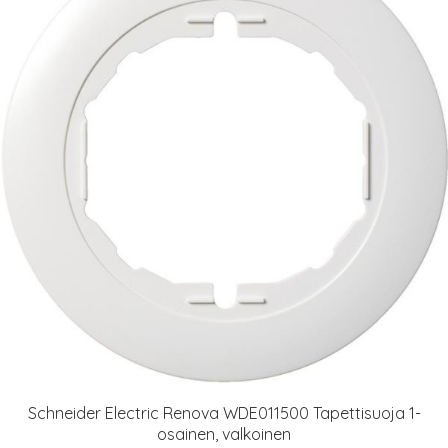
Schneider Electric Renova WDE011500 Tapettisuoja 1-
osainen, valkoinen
·····
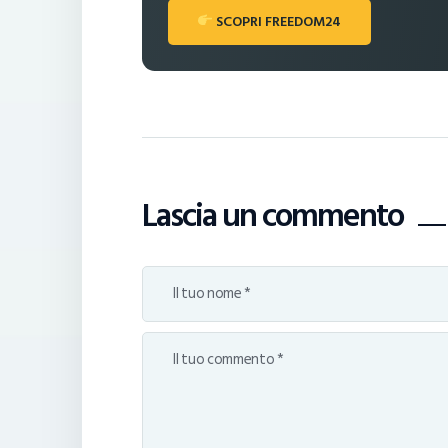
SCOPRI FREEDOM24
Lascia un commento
·····
An exact copy of the lines above, from the one containing "Schneider Electric Renova" through the one containing "osainen, valkoinen", is the whole of the answer.

Schneider Electric Renova WDE011500 Tapettisuoja 1-
osainen, valkoinen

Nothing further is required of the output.